Il lavoro illustra come l'incertezza sull'attività economica, approssimata da quella sull'andamento dei consumi privati, possa influenzare i tassi d'interesse sui titoli di Stato a breve e lungo termine. In particolare, lo studio identifica una delle possibili cause di inversione della curva dei tassi d'interesse, circostanza che si verifica quando - diversamente dalle situazioni ordinarie - i tassi a breve termine sono maggiori di quelli a lungo.

A tal fine, il lavoro propone un'ipotesi secondo cui, durante fasi cicliche di debolezza, la presenza di un'elevata incertezza sulle prospettive economiche - e, in particolare, la percezione che nel breve termine i rischi di sviluppi avversi siano maggiori che nel lungo - possa stimolare i consumatori ad aumentare il risparmio a fini precauzionali; quest'ultimo, investito in titoli a lunga scadenza, ne induce una riduzione dei tassi. Qualora le condizioni di incertezza e rischiosità di breve termine siano particolarmente elevate, il meccanismo descritto può determinare l'inversione della curva dei tassi.

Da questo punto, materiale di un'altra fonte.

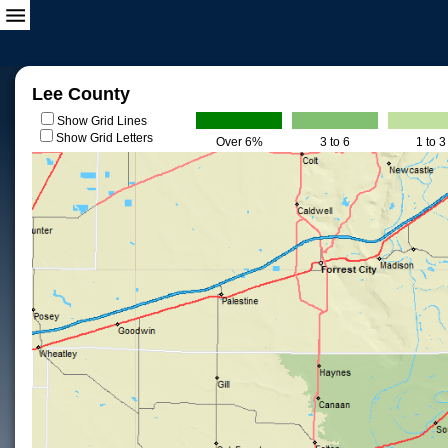
Lee County
Show Grid Lines
Show Grid Letters
Over 6%
3 to 6
1 to 3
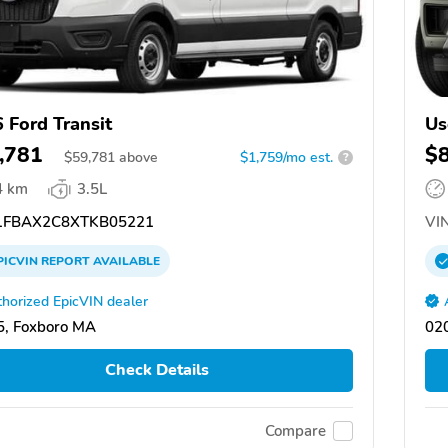
 Ford Transit
Us
,781
$
$
59,781
above
$1,759/mo est.
?
4 km
3.5L
FBAX2C8XTKB05221
VIN
PICVIN
REPORT
AVAILABLE
horized EpicVIN dealer
, Foxboro MA
02
Check Details
Compare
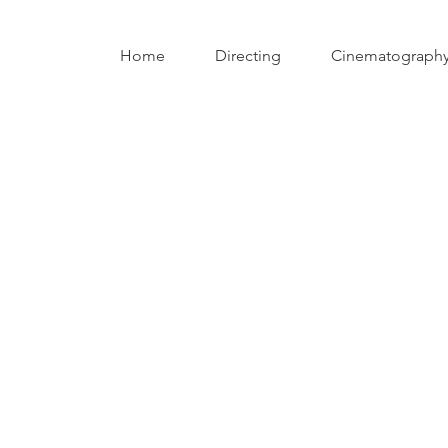
Home
Directing
Cinematograph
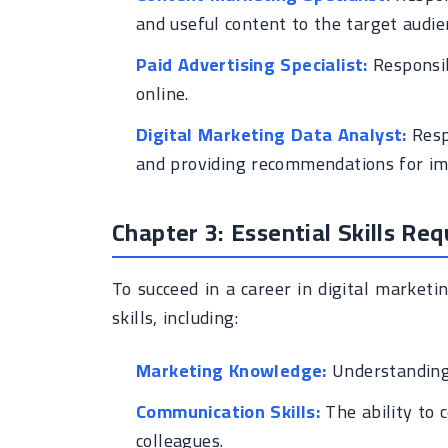
and useful content to the target audie
Paid Advertising Specialist:
Responsib
online.
Digital Marketing Data Analyst:
Resp
and providing recommendations for i
Chapter 3: Essential Skills Req
To succeed in a career in digital market
skills, including:
Marketing Knowledge:
Understanding 
Communication Skills:
The ability to 
colleagues.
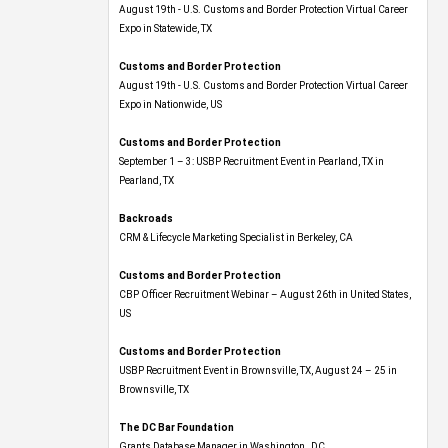
Expo​ in Statewide, TX
Customs and Border Protection
August 19th - U.S. Customs and Border Protection Virtual Career
Expo​ in Nationwide, US
Customs and Border Protection
September 1 – 3: USBP Recruitment Event in Pearland, TX in
Pearland, TX
Backroads
CRM & Lifecycle Marketing Specialist in Berkeley, CA
Customs and Border Protection
CBP Officer Recruitment Webinar – August 26th in United States,
US
Customs and Border Protection
USBP Recruitment Event in Brownsville, TX, August 24 – 25 in
Brownsville, TX
The DC Bar Foundation
Grants Database Manager in Washington , DC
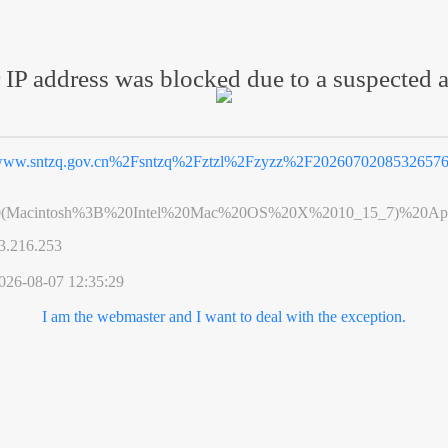
 IP address was blocked due to a suspected a
ww.sntzq.gov.cn%2Fsntzq%2Fztzl%2Fzyzz%2F20260702085326576
0(Macintosh%3B%20Intel%20Mac%20OS%20X%2010_15_7)%20App
3.216.253
026-08-07 12:35:29
I am the webmaster and I want to deal with the exception.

L'enfasi posta dal lavoro sul ruolo dell'incertezza nella determinazione della curva dei tassi rappresenta un contributo originale rispetto alla letteratura.

La validità dell'ipotesi avanzata è successivamente sottoposta a test empiricamente sulla base di dati trimestrali statunitensi per il periodo compreso fra il 1952 e il 2016. I risultati confermano che il modello predisposto è in grado di riprodurre tassi di interesse molto prossimi, in media, a quelli osservati.